Reason for migrating

At home in the Celebes, land was scarce because most of it had been given to rich people; what was left of the land was unsuitable for coconuts. So more fertile land was needed for the purpose; so off to Sarawak for such land.


The Ibans

A number of Sea Dayaks (Iban) in the Saribas, the Skrang, Batang Ai and the Lemanak areas began to move out of their areas during the time of the Brookes for more land for rice and game. Exact year(s) of pindah (migration) are not known to the narrator at this stage. All these internal ‘moves’ took place during the reigns of Charles Brooke and his son, Vyner Brooke.

They pindah to the Fourth Division (Niah, Suai, Sebuti) and Fifth Division (Medamit, Lubai and Lawas). They cultivated land for rice, they reserved forest groves as sources of timber for house construction or boats. They have been calling this land pemakai menoa/pulau galau.

I have seen a couple of documents given by the Brooke Raj and the colonial government of land to the Iban settlers in Niah, Sebuti and Limbang. I could not work out the acreage of the land granted to the settlers.

Later-day pindah or internal migrations took place in 1950s.

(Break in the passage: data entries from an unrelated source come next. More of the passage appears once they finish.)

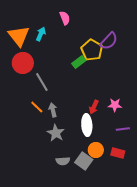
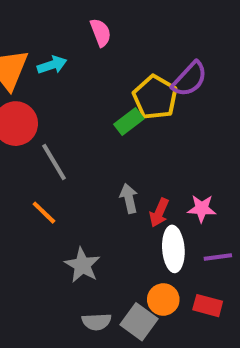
cyan arrow: (41, 34) -> (52, 65), turned 48
gray arrow: (53, 110) -> (129, 198), moved
white ellipse: (87, 125) -> (173, 249), moved

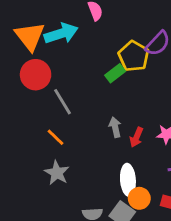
cyan arrow: (52, 65) -> (61, 33), size x1.6
white ellipse: (173, 249) -> (128, 180), moved
gray star: (82, 265) -> (57, 173), moved

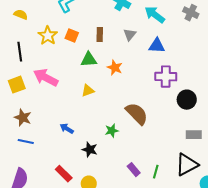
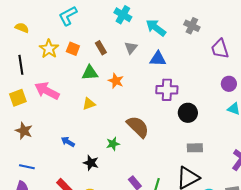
brown rectangle: (100, 35) -> (101, 48), turned -32
blue line: (26, 142) -> (27, 167), moved

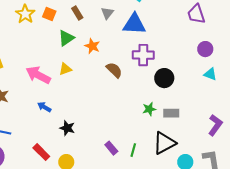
blue triangle: (158, 59) -> (134, 24), size x1.4
green triangle: (90, 73) -> (66, 38), turned -30
pink arrow: (47, 91) -> (38, 75), moved
brown semicircle: (138, 127) -> (114, 70), moved, size x0.7
green star: (113, 144) -> (149, 109), moved

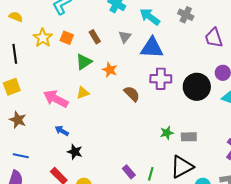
black circle: (164, 78) -> (197, 87), moved, size x1.4
black star: (67, 128) -> (75, 152), moved

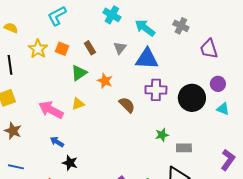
green star: (167, 133) -> (162, 135), moved

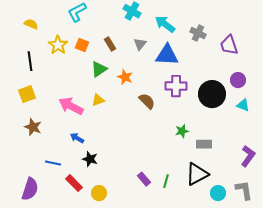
gray cross: (181, 26) -> (198, 33), moved
blue line: (16, 167) -> (53, 163), moved

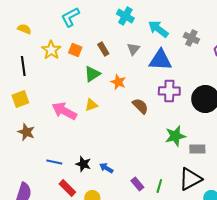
green star: (182, 131) -> (175, 136), size x1.5
blue arrow: (77, 138) -> (106, 168), moved
blue line: (53, 163) -> (54, 162), moved

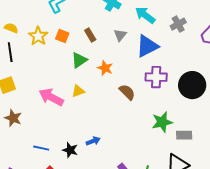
yellow semicircle: (24, 29) -> (11, 28), moved
gray cross: (191, 38) -> (178, 24), turned 35
blue triangle: (160, 60) -> (147, 46), turned -30
blue arrow: (106, 168) -> (93, 141), moved, turned 128

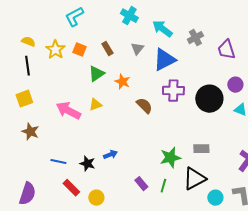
green star: (162, 122) -> (170, 158), moved

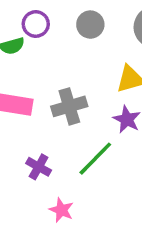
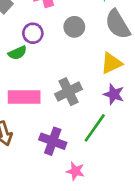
purple cross: (39, 167) -> (53, 141), size x1.4

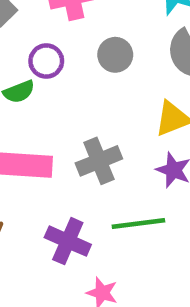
green line: (95, 128) -> (138, 224), turned 44

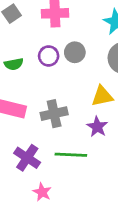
purple circle: (46, 61) -> (49, 56), moved

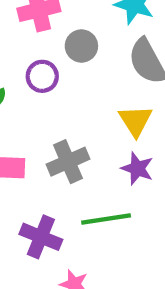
gray circle: (75, 52) -> (81, 46), moved
yellow triangle: (102, 96) -> (135, 121), turned -40

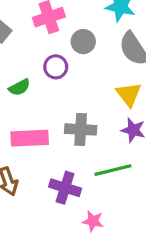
gray cross: (68, 162) -> (81, 129), turned 32

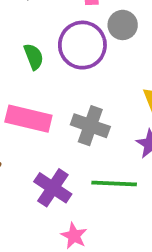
purple circle: (56, 67) -> (82, 45), size x1.6
green semicircle: (19, 87) -> (34, 57), turned -100

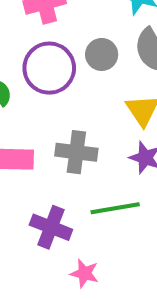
gray circle: (123, 25) -> (102, 54), moved

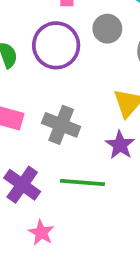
gray circle: (102, 54) -> (107, 29), moved

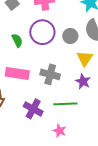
gray circle: (107, 29) -> (70, 36), moved
pink star: (41, 233) -> (60, 131), moved

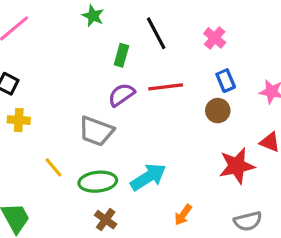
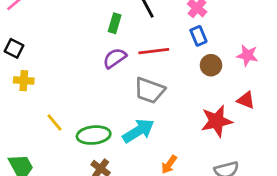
blue rectangle: (226, 81) -> (198, 36), moved
brown circle: (218, 111) -> (211, 65), moved
gray trapezoid: (96, 131) -> (150, 90), moved

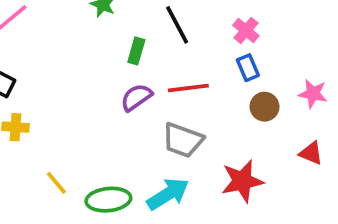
red star: (217, 121) -> (242, 181), moved

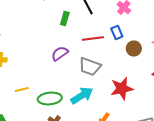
blue rectangle: (248, 68) -> (117, 32), moved
purple semicircle: (136, 97) -> (60, 54), moved
yellow line: (56, 183) -> (22, 90), turned -64

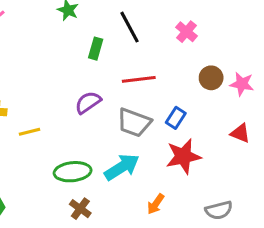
blue rectangle: (117, 32) -> (176, 118), moved, turned 56
brown circle: (134, 48) -> (211, 78), moved
yellow line: (22, 90) -> (29, 132), moved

For example, the Iban from two longhouses in Nanga Mujan in Lubok Antu were moved by the colonial government to Lundu and resettled at Nanga Sebandi. They were settled on land parts of which especially at Tanjong Bemban and Tanjong Sejehin had been farmed and thus become the temuda, the pemakai menoa/pulau galau claimed by the earlier settlers, the Sebuyau Iban who had migrated earlier to Lundu. They were there long before the Brookes became the rulers of Sarawak.

It’s all about land

Let’s pause here for a while and read this article against the current disputes over ownership land which is not under title.


What an irony!

The more I think of the worries about the fate of the aboriginal peoples whose land ownership is being questioned, the more ironical talk about protection of native rights over land in Sarawak has become. The native landowners are supposed to be protected from exploitation by the capitalists but the big plantation and forest licensees are the people whose assets are better protected by law than the natives, who can only claim rights over their lands acquired through their customs. They are the least protected by the system. Their ownership of land is not guaranteed like land registered under the Torrens system. As a result, they may lose all their rights over land which is not under title, unless something is done by the authorities to ensure that they enjoy security of tenure of their land as well.

What about rights of the former immigrants?

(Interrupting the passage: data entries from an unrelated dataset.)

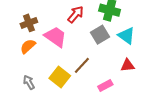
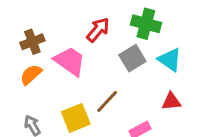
yellow square: (60, 77) -> (76, 118), turned 30

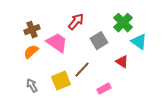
green cross: (146, 24) -> (123, 23), moved, turned 30
cyan triangle: (170, 60) -> (139, 42), moved
red triangle: (171, 101) -> (122, 62), moved, turned 40

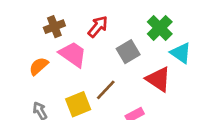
brown cross: (32, 30) -> (54, 27), moved
red triangle: (122, 62) -> (158, 79), size x1.5

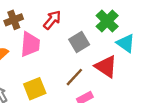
pink trapezoid: (73, 54) -> (30, 44), turned 60
brown line: (106, 90) -> (74, 77), moved

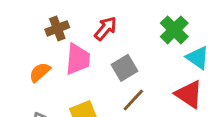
gray square: (79, 42) -> (125, 68), moved
red triangle: (106, 67) -> (189, 94), moved

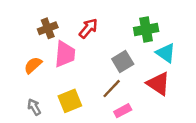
green cross: (174, 30) -> (146, 30), turned 35
gray square: (125, 68) -> (123, 61), moved

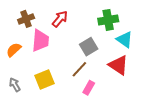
pink rectangle: (123, 111) -> (89, 88), turned -32

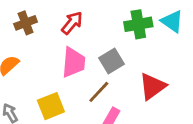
cyan triangle: (125, 39) -> (172, 21), moved
pink trapezoid: (40, 41) -> (73, 62), moved
red triangle: (118, 65) -> (152, 86), turned 50

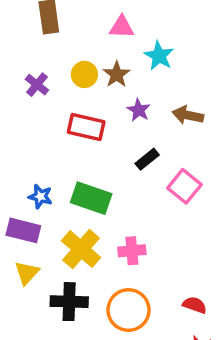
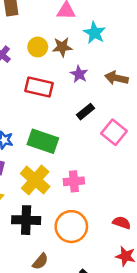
brown star: (117, 74) -> (62, 47), turned 30

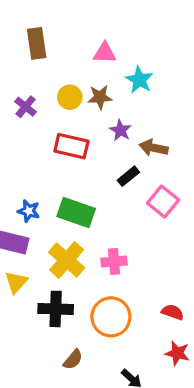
brown arrow: (116, 78) -> (154, 148), moved

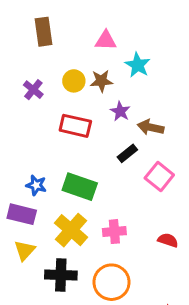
red semicircle: (173, 312) -> (168, 240), moved

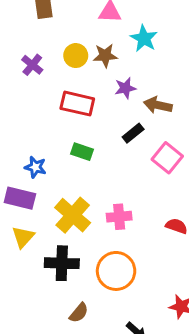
purple star: (120, 111) -> (125, 88), turned 30
green rectangle: (80, 187) -> (82, 152), moved, size x0.6

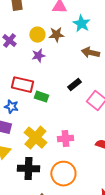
purple star: (125, 88) -> (38, 56), moved
red rectangle: (77, 104) -> (22, 85), moved
brown arrow: (158, 105) -> (90, 53), moved

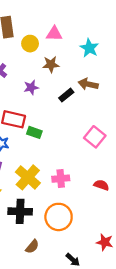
cyan star: (81, 24) -> (89, 48), moved
yellow circle: (37, 35) -> (30, 44), moved
black rectangle: (74, 85) -> (66, 95), moved

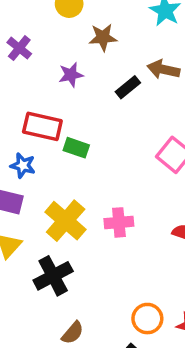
black cross: (20, 211) -> (53, 276), turned -30
orange circle: (59, 217) -> (147, 319), moved, size x0.7

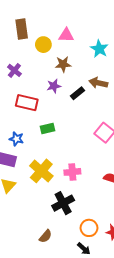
purple star: (71, 75) -> (54, 86), moved
red rectangle: (42, 126) -> (27, 103), moved
green rectangle: (76, 148) -> (48, 128), turned -32
black cross: (53, 276) -> (63, 203), moved

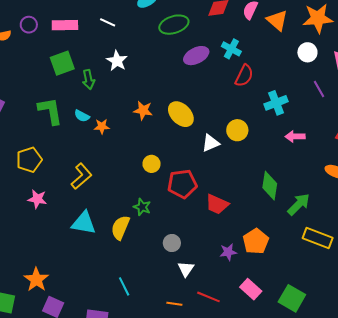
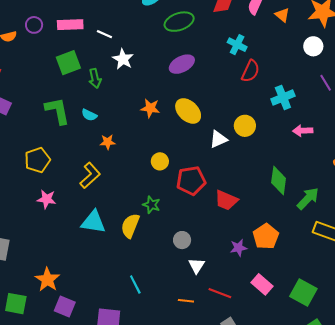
orange triangle: (277, 20) -> (282, 15), size x0.7
white line: (108, 22) -> (104, 34), moved
purple ellipse: (196, 56) -> (182, 64), moved
orange star: (102, 126) -> (108, 142), moved

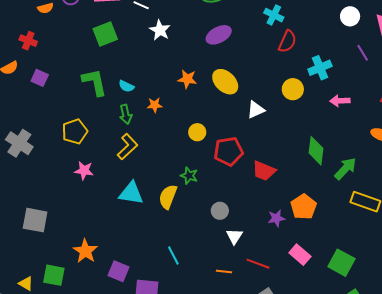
green arrow: (95, 78) -> (126, 114), moved
yellow circle: (245, 126) -> (293, 89), moved
orange star: (108, 142) -> (155, 105), moved
purple square: (65, 307) -> (119, 271), moved

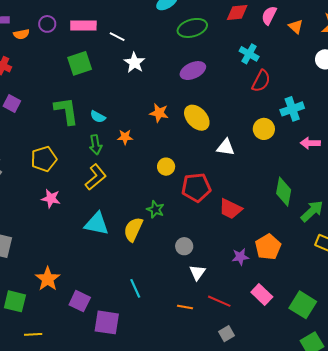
white triangle: (256, 110) -> (226, 147), turned 30

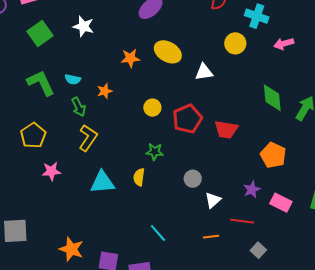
white star: (134, 63) -> (83, 26), moved
cyan cross: (292, 109) -> (257, 16), turned -35
yellow semicircle: (133, 229) -> (139, 177), size x0.7
purple star: (240, 257) -> (252, 190), moved
white triangle: (197, 273) -> (213, 200), turned 30

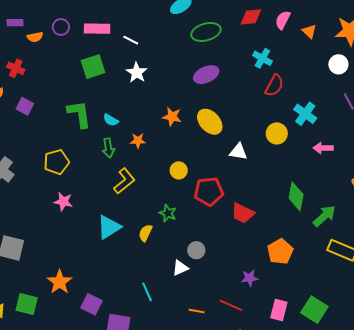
yellow L-shape: (88, 138) -> (124, 181), moved
cyan triangle: (102, 182) -> (109, 227), turned -44
white triangle: (213, 200) -> (180, 268), moved
pink rectangle: (281, 203) -> (279, 310), moved, turned 60

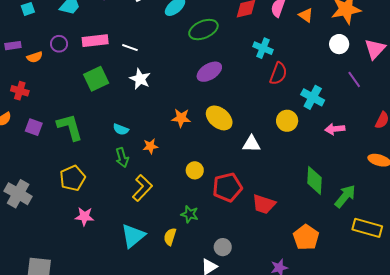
green L-shape: (79, 114) -> (70, 127), moved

According to information which I have got, the letter giving land to the Bugis settlers along the Sadong River (Pendam, Iboi, Pelandok Ulu, Jaie, Rangkang, Sungai Bilis/Sungai Putin and Rangawan) could not be traced for evidence of the grant of land from Rajah Vyner Brooke (Journal of Malaysian Historical Society, Sarawak Branch No. 3.)

I suppose most of this land given to the Bugis has been parcelled out and indefeasible title has been issued. If this is the case, then the Bugis are better off than the local indigenous Malays or the Dayaks in the same general area in terms of security of tenure of their holdings.


Land – a vital component

It is painfully obvious that land is a vital component of a pindah or immigration. In the case of the Foochow, each man in a family was given at least three acres to cultivate; the Bugis were given 5,000 acres to be shared among the Bugis immigrants (Wajok and Bonin), who later joined the pioneers (Riok Daeng Paliweng, Abdul Rashad Benu, Daeng Pabilaie’ Bachok, and Abu Bakar Daeng Manggata).

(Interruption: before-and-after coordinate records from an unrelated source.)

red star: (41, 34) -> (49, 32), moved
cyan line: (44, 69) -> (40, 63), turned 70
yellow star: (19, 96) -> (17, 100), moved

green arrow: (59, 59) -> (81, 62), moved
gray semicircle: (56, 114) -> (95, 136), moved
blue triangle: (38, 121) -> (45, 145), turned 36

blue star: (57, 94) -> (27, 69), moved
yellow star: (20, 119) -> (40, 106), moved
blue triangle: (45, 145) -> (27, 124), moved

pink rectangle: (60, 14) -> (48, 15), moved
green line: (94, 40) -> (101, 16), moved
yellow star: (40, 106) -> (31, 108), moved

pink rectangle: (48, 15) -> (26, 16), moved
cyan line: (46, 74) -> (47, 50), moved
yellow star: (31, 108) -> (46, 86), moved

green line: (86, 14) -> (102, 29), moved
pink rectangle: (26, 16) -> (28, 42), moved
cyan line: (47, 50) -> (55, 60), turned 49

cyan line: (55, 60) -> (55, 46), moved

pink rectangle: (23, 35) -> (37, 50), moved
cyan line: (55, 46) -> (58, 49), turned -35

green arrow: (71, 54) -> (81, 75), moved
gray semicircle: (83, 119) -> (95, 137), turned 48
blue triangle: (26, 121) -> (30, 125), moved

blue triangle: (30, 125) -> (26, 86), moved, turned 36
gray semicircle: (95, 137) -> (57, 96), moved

Now who says that Sarawakians have not been treated differently? The immigrants were given ample land with the security of tenure while the natives with NCR rights were allowed to move on land under licence only.

Even these customary rights over land are being questioned. When the Land Code was approved in 1958, the native landowners were not given indefeasible title to their lands – a discrimination that has caused loss of their rights to land such as their territorial domain.

Who owns more land in Sarawak in terms of market value and acreage – the natives who live on land under licence or those who are registered proprietors of land under the present system?

Answer: in my opinion, it’s the latter.